Tuesday, December 13, 2011

The Surgery: Craniosynostosis Repair Day 4 - Present

Need to catch up? Here are links to all the Cranio posts in chronological order:

Day 4: October 27
HOMEWARD BOUND! Yahooooo!
By day 4, it felt like we had been through a war. We were exhausted (mentally and physically), beat up. But our little man was rearing to go. He was wire-free (we were calling him Deacon 2.0) and a smiling ball of energy. It was like nothing had ever happened to him. It's absolutely amazing how quickly he recovered.

Today: December 13
Almost two months past the surgery and Deacon is doing better than ever! The scar is completely healed and the dissolveable stitches have all come out.
And the most amazing part is how quickly he has caught up in his development. Almost immediately after we returned home, I began to notice how much more alert he was. he had a twinkle in his eyes that hadn't been there before.

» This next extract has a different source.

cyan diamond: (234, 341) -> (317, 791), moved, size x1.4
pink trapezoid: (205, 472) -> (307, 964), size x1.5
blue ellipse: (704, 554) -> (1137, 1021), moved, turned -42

He became interested in solids and began eating purees for the first time a week after he came home. His hair began growing at record speed. He began reaching for things and holding on to them. He's teething now. And just recently he began putting weight on his feet. We found out during a post-op appointment that when they went in to operate, they saw that his brain was pretty compacted and blood flow was definitely limited. That explains a lot of the "delays" that I picked up on before the surgery.

Modern medicine and technology is a beautiful thing. I am so thankful that God blessed our doctors with the knowledge and true genius to do what they do. I could never thank them enough.

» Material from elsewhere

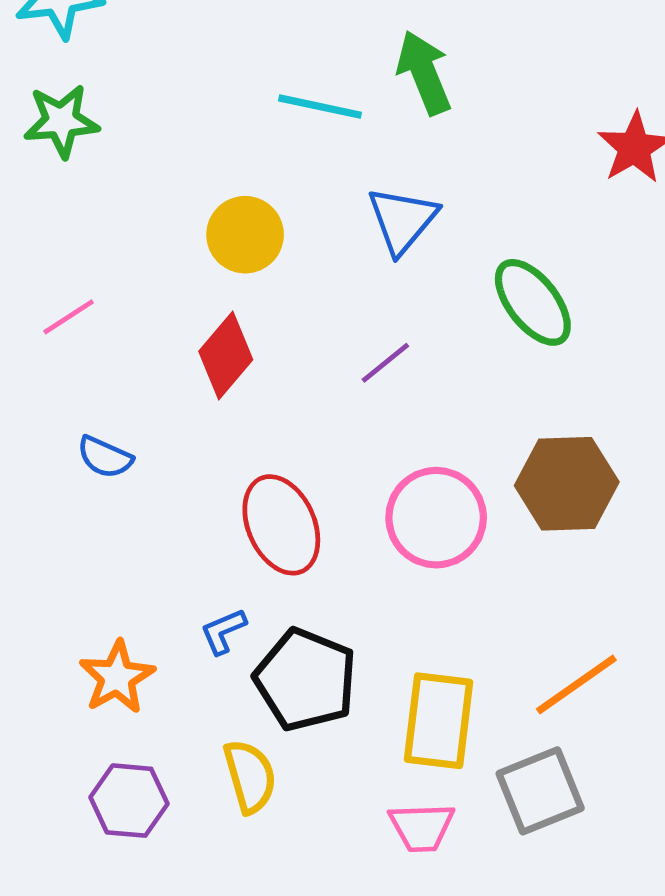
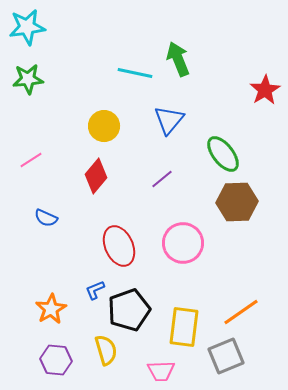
brown hexagon: (567, 484) -> (237, 202), moved
black pentagon: (306, 680) -> (129, 310), turned 30
pink trapezoid: (422, 827) -> (161, 371), moved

And now we are here - on the other side of Craniosynostosis. Happy. Healthy. Healed. And thankful each and every day.





The Surgery: Craniosynostosis Repair Day 3

Need to catch up? Here are links to all the Cranio posts in chronological order:


Day 3: October 26
Day 3 came and it was finally time to remove Deacon's head wrap. The doctor's felt that removing it would help with the swelling and may even help reduce his fever. They were right : ) One by one the tubes and IVs began to come out. It was also the first time we got to take a look at his scar.


I'd be lying if I didn't say it was a little shocking. I knew he was going to be cut from ear to ear. But actually seeing it broke my heart a little. All those stitches in that little head. But by this point he was doing so well. Eating, peeing, smiling. And the new shape of his head was absolutely astounding.

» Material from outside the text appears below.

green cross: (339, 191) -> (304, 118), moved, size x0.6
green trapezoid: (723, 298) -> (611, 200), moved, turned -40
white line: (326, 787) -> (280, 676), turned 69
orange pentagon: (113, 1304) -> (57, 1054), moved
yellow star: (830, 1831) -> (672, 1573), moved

Why, what a round head you have!!
Removing the head wrap made a HUGE difference in his swelling. It immediately began to go down. His eyes would get a little swollen when he would sleep (especially if he slept on his side). But he was SO much happier now that he could see the world around him. Everything was roses from this point on.






The Surgery: Craniosynostosis Repair Day 2

Need to catch up? Here are links to all the Cranio posts in chronological order:


Day 2: October 25
Day 2 was the worst. Deacon woke up swollen. His eyes were swelled almost completely shut. He would cry out in pain when his meds would begin to wear off. He began running a fever. The only thing we could do was hold him, kiss him, and tell him everything would be OK. Our doctor said that he was upset not because of the pain, but because he couldn't see anything. He needed to know the world he knew was still there. He needed to smell us. To hear us. To feel us. It was heart breaking. In the afternoon, he was doing well enough to be transferred out of the PICU.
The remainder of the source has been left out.